● Data for the task:
┌──

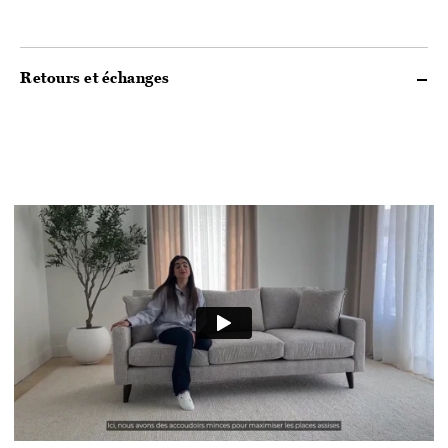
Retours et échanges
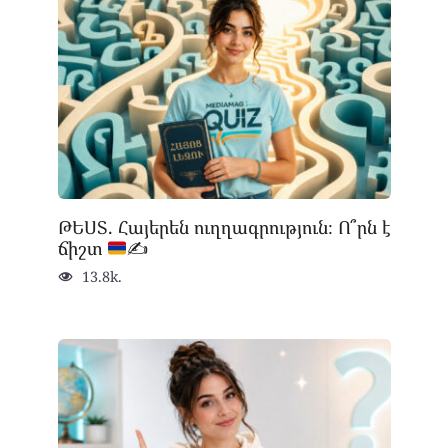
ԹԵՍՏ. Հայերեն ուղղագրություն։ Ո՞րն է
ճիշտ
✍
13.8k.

└──
┌──

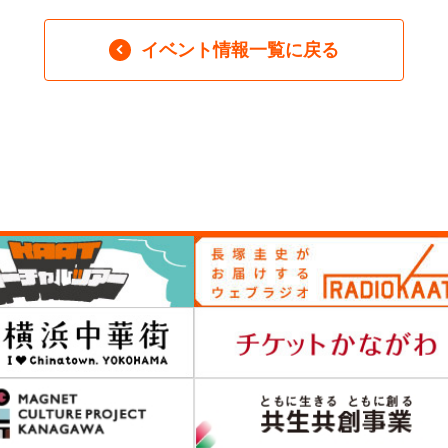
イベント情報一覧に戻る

└──
┌──

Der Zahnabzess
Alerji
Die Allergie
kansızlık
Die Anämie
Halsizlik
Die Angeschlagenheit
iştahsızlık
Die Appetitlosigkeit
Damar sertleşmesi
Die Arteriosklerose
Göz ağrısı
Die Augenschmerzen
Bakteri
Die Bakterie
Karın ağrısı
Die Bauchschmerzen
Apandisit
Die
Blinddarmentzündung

└──

Your answer should consist of the lines from the line with "Die Augenschmerzen" to the line with "Blinddarmentzündung" above, repeated exactly, both ends included.

Die Augenschmerzen
Bakteri
Die Bakterie
Karın ağrısı
Die Bauchschmerzen
Apandisit
Die
Blinddarmentzündung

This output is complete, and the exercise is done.